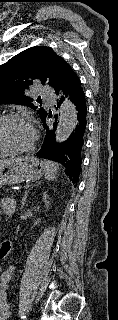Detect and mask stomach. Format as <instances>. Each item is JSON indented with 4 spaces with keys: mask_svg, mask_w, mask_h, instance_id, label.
I'll return each mask as SVG.
<instances>
[{
    "mask_svg": "<svg viewBox=\"0 0 118 320\" xmlns=\"http://www.w3.org/2000/svg\"><path fill=\"white\" fill-rule=\"evenodd\" d=\"M45 172L43 161L33 156L12 157L0 161V188L6 184L38 180Z\"/></svg>",
    "mask_w": 118,
    "mask_h": 320,
    "instance_id": "obj_1",
    "label": "stomach"
}]
</instances>
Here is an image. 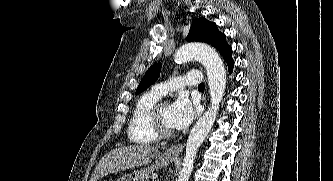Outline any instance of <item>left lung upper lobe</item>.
Segmentation results:
<instances>
[{"label": "left lung upper lobe", "instance_id": "obj_1", "mask_svg": "<svg viewBox=\"0 0 333 181\" xmlns=\"http://www.w3.org/2000/svg\"><path fill=\"white\" fill-rule=\"evenodd\" d=\"M188 42H205L215 47L222 56L231 48L226 43V37L221 33L215 23L209 22L204 17L192 21L189 34L186 39ZM161 63L154 64L147 70L142 78L136 95L146 90L160 76Z\"/></svg>", "mask_w": 333, "mask_h": 181}]
</instances>
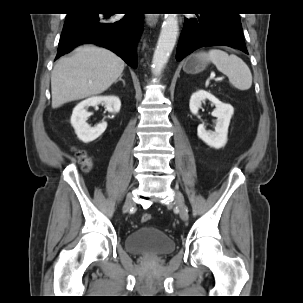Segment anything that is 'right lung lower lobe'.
<instances>
[{
	"instance_id": "right-lung-lower-lobe-1",
	"label": "right lung lower lobe",
	"mask_w": 303,
	"mask_h": 303,
	"mask_svg": "<svg viewBox=\"0 0 303 303\" xmlns=\"http://www.w3.org/2000/svg\"><path fill=\"white\" fill-rule=\"evenodd\" d=\"M84 8L67 14L56 59L85 43L105 47L131 67H137L136 43L143 29V14L128 13L116 19L112 13Z\"/></svg>"
}]
</instances>
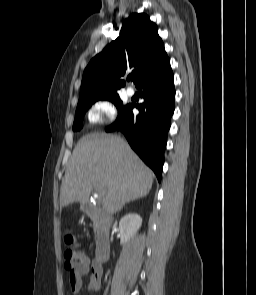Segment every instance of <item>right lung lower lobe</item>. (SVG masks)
Segmentation results:
<instances>
[{
    "instance_id": "obj_1",
    "label": "right lung lower lobe",
    "mask_w": 256,
    "mask_h": 295,
    "mask_svg": "<svg viewBox=\"0 0 256 295\" xmlns=\"http://www.w3.org/2000/svg\"><path fill=\"white\" fill-rule=\"evenodd\" d=\"M170 60L167 58L159 67L147 72L136 84L144 98L141 105L129 104L106 128L107 132L120 130L132 149L154 171L161 180L164 149L167 133L174 112L175 88ZM136 107L140 113L134 115Z\"/></svg>"
}]
</instances>
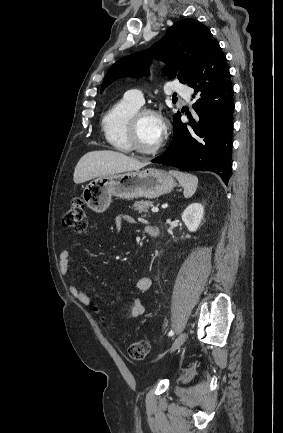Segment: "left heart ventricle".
Wrapping results in <instances>:
<instances>
[{
  "mask_svg": "<svg viewBox=\"0 0 283 433\" xmlns=\"http://www.w3.org/2000/svg\"><path fill=\"white\" fill-rule=\"evenodd\" d=\"M163 133L162 120L153 114L143 116L138 129V138L143 149L154 151Z\"/></svg>",
  "mask_w": 283,
  "mask_h": 433,
  "instance_id": "obj_1",
  "label": "left heart ventricle"
}]
</instances>
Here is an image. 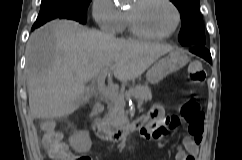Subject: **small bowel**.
<instances>
[{"label":"small bowel","instance_id":"1","mask_svg":"<svg viewBox=\"0 0 242 160\" xmlns=\"http://www.w3.org/2000/svg\"><path fill=\"white\" fill-rule=\"evenodd\" d=\"M152 117L153 119L151 121H148V118L144 117L148 128L142 129L141 137L146 141H150L153 138L158 137L154 135V131H158L160 134H163L168 130L176 129L180 124V119L178 117L170 116L163 118L160 111L154 113ZM159 124H162V126L159 127ZM202 139L203 126L196 133H190V136L184 139L176 153V160H197L199 145L201 144ZM66 160H75V156L69 151V155Z\"/></svg>","mask_w":242,"mask_h":160}]
</instances>
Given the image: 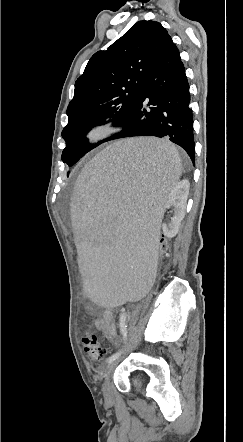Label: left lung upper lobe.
<instances>
[{
	"instance_id": "5c2ea615",
	"label": "left lung upper lobe",
	"mask_w": 243,
	"mask_h": 442,
	"mask_svg": "<svg viewBox=\"0 0 243 442\" xmlns=\"http://www.w3.org/2000/svg\"><path fill=\"white\" fill-rule=\"evenodd\" d=\"M169 34L158 22L139 21L104 51L89 60L75 83L68 124L62 131L66 147L62 161L74 165L103 143L89 144L86 133L94 126H119L134 111L145 77L161 53Z\"/></svg>"
}]
</instances>
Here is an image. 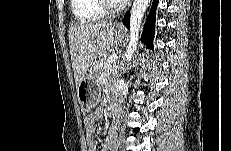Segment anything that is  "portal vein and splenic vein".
<instances>
[{
    "label": "portal vein and splenic vein",
    "instance_id": "1",
    "mask_svg": "<svg viewBox=\"0 0 231 151\" xmlns=\"http://www.w3.org/2000/svg\"><path fill=\"white\" fill-rule=\"evenodd\" d=\"M118 58V56L117 55H111V56H109L108 58H107V62L108 63H111V62H114V61H116V59Z\"/></svg>",
    "mask_w": 231,
    "mask_h": 151
}]
</instances>
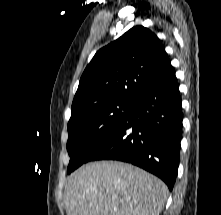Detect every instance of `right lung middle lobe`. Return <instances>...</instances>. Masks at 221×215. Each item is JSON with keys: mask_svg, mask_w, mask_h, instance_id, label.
<instances>
[{"mask_svg": "<svg viewBox=\"0 0 221 215\" xmlns=\"http://www.w3.org/2000/svg\"><path fill=\"white\" fill-rule=\"evenodd\" d=\"M132 105L133 101L114 99L72 107L68 122V174L87 162L89 155L128 114Z\"/></svg>", "mask_w": 221, "mask_h": 215, "instance_id": "obj_1", "label": "right lung middle lobe"}]
</instances>
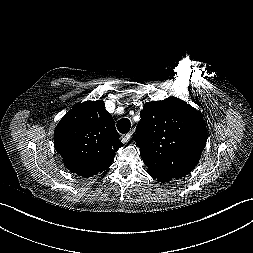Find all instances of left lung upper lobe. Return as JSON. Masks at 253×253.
Masks as SVG:
<instances>
[{
    "label": "left lung upper lobe",
    "instance_id": "5c2ea615",
    "mask_svg": "<svg viewBox=\"0 0 253 253\" xmlns=\"http://www.w3.org/2000/svg\"><path fill=\"white\" fill-rule=\"evenodd\" d=\"M135 142L153 174L182 178L198 163L206 145L202 115L176 97L147 102L140 113Z\"/></svg>",
    "mask_w": 253,
    "mask_h": 253
}]
</instances>
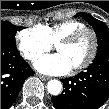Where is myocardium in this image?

[Exercise description] Reproduce the span beginning at the line with "Find all instances" and ending at the last line of the entries above, inclusive, exactly as it stands. Exclude the pictures.

[Exercise response]
Find all instances of left lung upper lobe. Return as JSON. Masks at 253×253.
Masks as SVG:
<instances>
[{
    "label": "left lung upper lobe",
    "instance_id": "5c2ea615",
    "mask_svg": "<svg viewBox=\"0 0 253 253\" xmlns=\"http://www.w3.org/2000/svg\"><path fill=\"white\" fill-rule=\"evenodd\" d=\"M135 142L153 174L182 178L198 163L206 145L202 115L176 97L147 102L140 113Z\"/></svg>",
    "mask_w": 253,
    "mask_h": 253
}]
</instances>
Where is myocardium in this image?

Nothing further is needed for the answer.